The role of image annotation, combined with the use of polygon annotation, improves computer vision models' performance on tasks like segmentation and object recognition, particularly when high precision is required.
Semantic Segmentation
In semantic segmentation, a class label is assigned to recognize text even in challenging scenarios and detect anomalies at a pixel level. This is more than object-level annotations because each segmented area is assigned a specific label, and annotators ensure consistent labeling to avoid errors in data processing between various object types and the background.
The role of semantic segmentation includes:
An annotator is required to do the following tasks:
After ensuring proper annotation and quality checks, the images are to be exported in COCO or PNG formats.
The semantic segmentation method ensures high-quality datasets for developing complex models that can comprehend and analyze visual data in great detail. It also improves field extraction for automation systems, particularly for non-standard or multinational checks.
The bottom line
Since bank check data extraction has traditionally been a laborious and error-prone process. Now, however, technology is changing to create new products or breakthrough models. Information from checks is becoming more accurate and faster thanks to new techniques like image annotation for training machine learning models.
Processing deposits, confirming transactions, and auditing are just a few uses for the retrieved data. Image annotation improves artificial intelligence models that are incorporated into software and apps, such as one example we discussed above (bank check deposit).
Why Partnering with a Data Annotation Vendor Matters?
The annotation companies better understand the needs and specifications of image annotation projects. Thus, leveraging their experience is beneficial for data scientists because labeling an image is not just simply categorizing an image; it also entails adding additional information.
So, not only professional work or accuracy in work is needed, but outsourcing will also save the time and cost required to build an in-house team.
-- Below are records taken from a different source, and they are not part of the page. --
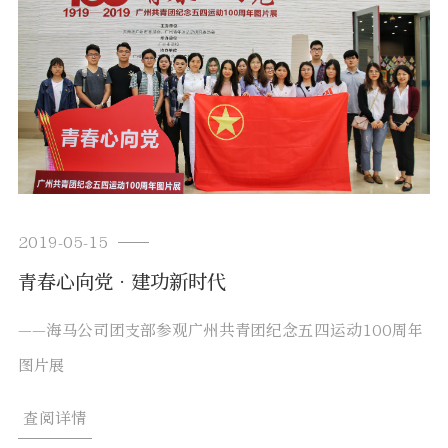
2019-05-15
青春心向党•建功新时代
——海马公司团支部参观广州共青团纪念五四运动100周年
图片展
查阅详情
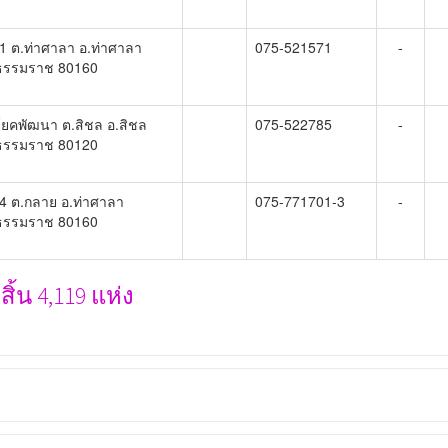
1 ต.ท่าศาลา อ.ท่าศาลา
075-521571
-
ธรรมราช 80160
โยคพัฒนา ต.สิชล อ.สิชล
075-522785
-
ธรรมราช 80120
4 ต.กลาย อ.ท่าศาลา
075-771701-3
-
ธรรมราช 80160
้น 4,119 แห่ง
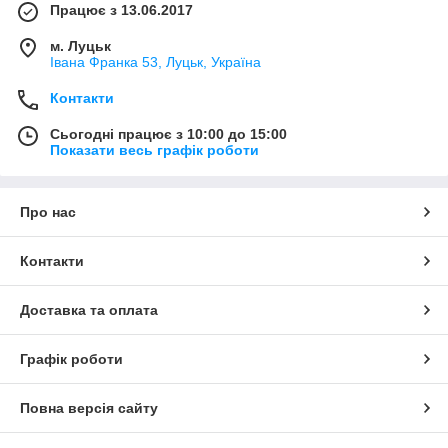
Працює з 13.06.2017
м. Луцьк
Івана Франка 53, Луцьк, Україна
Контакти
Сьогодні працює з 10:00 до 15:00
Показати весь графік роботи
Про нас
Контакти
Доставка та оплата
Графік роботи
Повна версія сайту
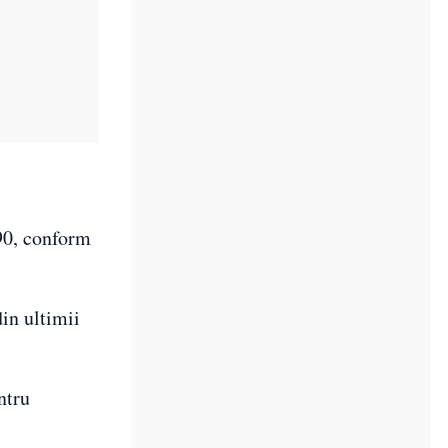
90, conform
in ultimii
ntru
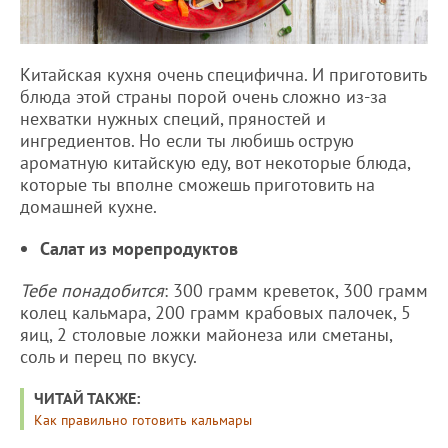
Китайская кухня очень специфична. И приготовить
блюда этой страны порой очень сложно из-за
нехватки нужных специй, пряностей и
ингредиентов. Но если ты любишь острую
ароматную китайскую еду, вот некоторые блюда,
которые ты вполне сможешь приготовить на
домашней кухне.
Салат из морепродуктов
Тебе понадобится
: 300 грамм креветок, 300 грамм
колец кальмара, 200 грамм крабовых палочек, 5
яиц, 2 столовые ложки майонеза или сметаны,
соль и перец по вкусу.
ЧИТАЙ ТАКЖЕ:
Как правильно готовить кальмары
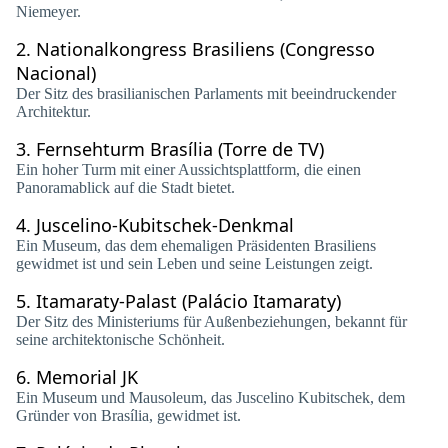
Niemeyer.
2.
Nationalkongress Brasiliens (Congresso
Nacional)
Der Sitz des brasilianischen Parlaments mit beeindruckender
Architektur.
3.
Fernsehturm Brasília (Torre de TV)
Ein hoher Turm mit einer Aussichtsplattform, die einen
Panoramablick auf die Stadt bietet.
4.
Juscelino-Kubitschek-Denkmal
Ein Museum, das dem ehemaligen Präsidenten Brasiliens
gewidmet ist und sein Leben und seine Leistungen zeigt.
5.
Itamaraty-Palast (Palácio Itamaraty)
Der Sitz des Ministeriums für Außenbeziehungen, bekannt für
seine architektonische Schönheit.
6.
Memorial JK
Ein Museum und Mausoleum, das Juscelino Kubitschek, dem
Gründer von Brasília, gewidmet ist.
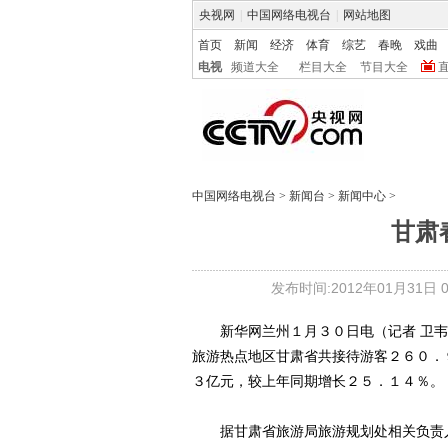
央视网
|
中国网络电视台
|
网站地图
首页
新闻
经济
体育
综艺
春晚
戏曲
电视
频道大全
栏目大全
节目大全
中国网络电视台
>
新闻台
>
新闻中心
>
甘肃
发布时间:2012年01月31日 07
新华网兰州１月３０日电（记者 卫韦
旅游热点地区甘肃省共接待游客２６０．
３亿元，较上年同期增长２５．１４％。
据甘肃省旅游局旅游规划处相关负责人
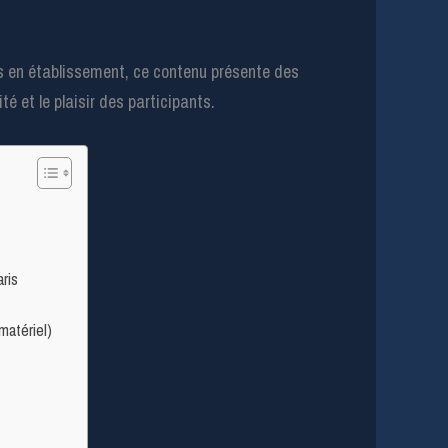
s en établissement, ce contenu présente des
té et le plaisir des participants.
ris
matériel)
For example, the annotation task for environmental monitoring may include adding tags to the tree's name, botanical name, soil and weather needs, ideal growing temperature, and more if the project requirements are intricate and call for sharing more details with the model.
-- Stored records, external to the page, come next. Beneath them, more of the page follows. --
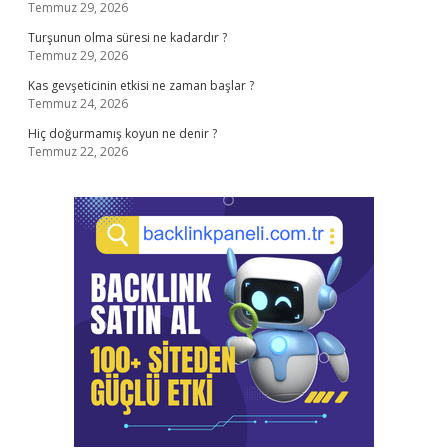
Temmuz 29, 2026
Turşunun olma süresi ne kadardır ?
Temmuz 29, 2026
Kas gevşeticinin etkisi ne zaman başlar ?
Temmuz 24, 2026
Hiç doğurmamış koyun ne denir ?
Temmuz 22, 2026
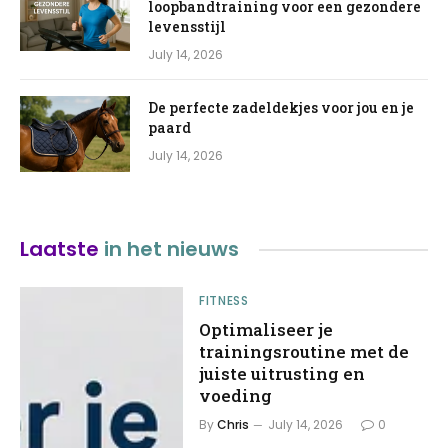
loopbandtraining voor een gezondere
levensstijl
July 14, 2026
De perfecte zadeldekjes voor jou en je
paard
July 14, 2026
Laatste
in het nieuws
FITNESS
Optimaliseer je
trainingsroutine met de
juiste uitrusting en
voeding
By
Chris
July 14, 2026
0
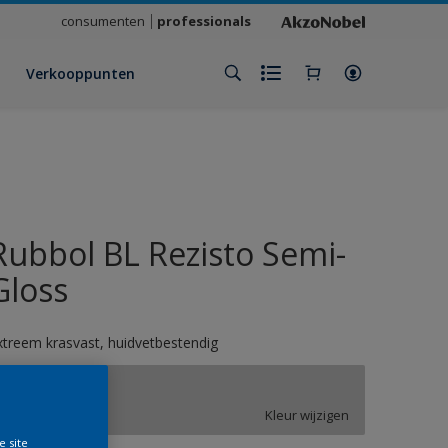
consumenten
professionals
Verkooppunten
Rubbol BL Rezisto Semi-
Gloss
xtreem krasvast, huidvetbestendig
ON.00.76
Kleur wijzigen
e site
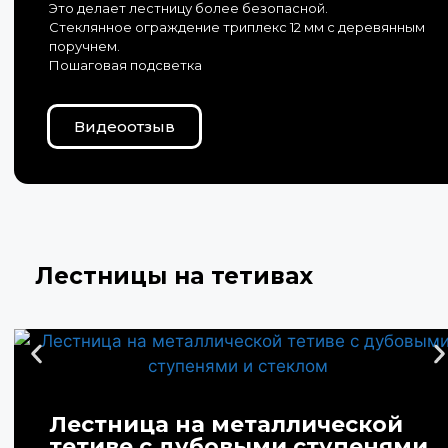
Это делает лестницу более безопасной.
Стеклянное ограждение триплекс 12 мм с деревянным
поручнем.
Пошаговая подсветка
Видеоотзыв
Лестницы на тетивах
Лестница на металлической
тетиве с дубовыми ступенями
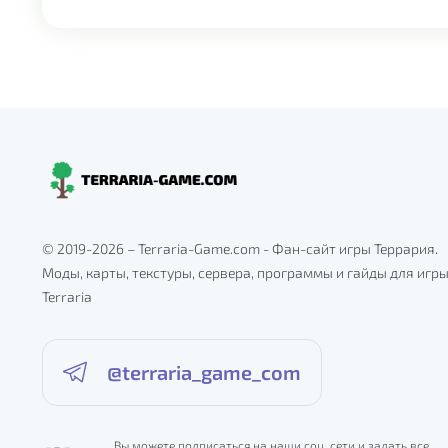
© 2019-2026 – Terraria-Game.com - Фан-сайт игры Террария.
Моды, карты, текстуры, сервера, программы и гайды для игр
Terraria
@terraria_game_com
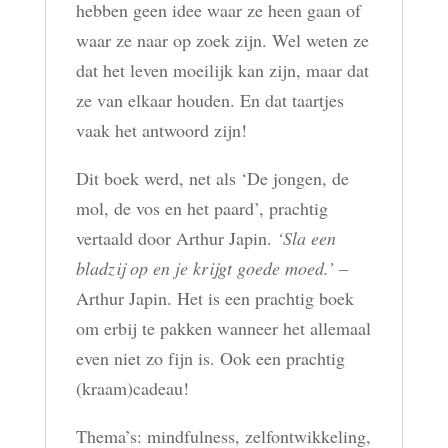
hebben geen idee waar ze heen gaan of
waar ze naar op zoek zijn. Wel weten ze
dat het leven moeilijk kan zijn, maar dat
ze van elkaar houden. En dat taartjes
vaak het antwoord zijn!
Dit boek werd, net als ‘De jongen, de
mol, de vos en het paard’, prachtig
vertaald door Arthur Japin.
‘Sla een
bladzij op en je krijgt goede moed.’
–
Arthur Japin. Het is een prachtig boek
om erbij te pakken wanneer het allemaal
even niet zo fijn is. Ook een prachtig
(kraam)cadeau!
Thema’s: mindfulness, zelfontwikkeling,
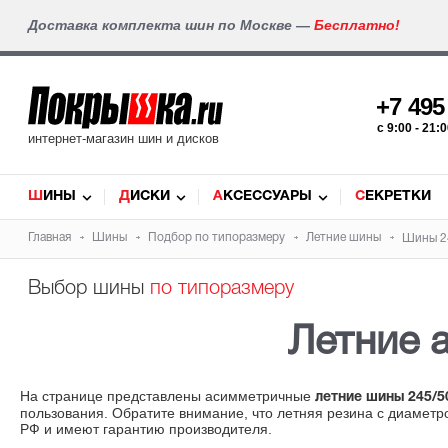
Доставка комплекта шин по Москве —
Бесплатно!
+7 49
c 9:00 - 21
интернет-магазин шин и дисков
ШИНЫ
ДИСКИ
АКСЕССУАРЫ
СЕКРЕТКИ
Главная
Шины
Подбор по типоразмеру
Летние шины
Шины 2
Выбор шины
по типоразмеру
Летние 
На странице представлены асимметричные
летние шины 245/5
пользования. Обратите внимание, что летняя резина с диамет
РФ и имеют гарантию производителя.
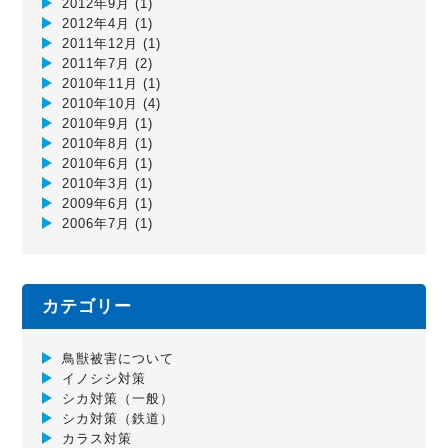
2012年9月
(1)
2012年4月
(1)
2011年12月
(1)
2011年7月
(2)
2010年11月
(1)
2010年10月
(4)
2010年9月
(1)
2010年8月
(1)
2010年6月
(1)
2010年3月
(1)
2009年6月
(1)
2006年7月
(1)
カテゴリー
鳥獣被害について
イノシシ対策
シカ対策（一般）
シカ対策（鉄道）
カラス対策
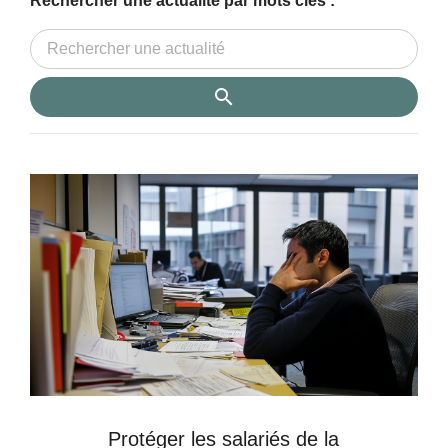
Rechercher une actualité par mots clés :
Protéger les salariés de la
That is why, before choosing image annotation services, you should be more careful about what your provider promises to deliver, the annotator's proficiency, and the annotation tools they use, among other considerations.
Conclusion
Image annotation for domain-specific computer vision models is the next big key technology trend, and the timing and caliber of the datasets your provider offers will determine how well your machine learning model performs.
The need for specialization is important here because an expert can annotate any information that helps machines better understand what is contained in an image. Moreover, this incredibly labor-intensive task requires several hours of manual labor.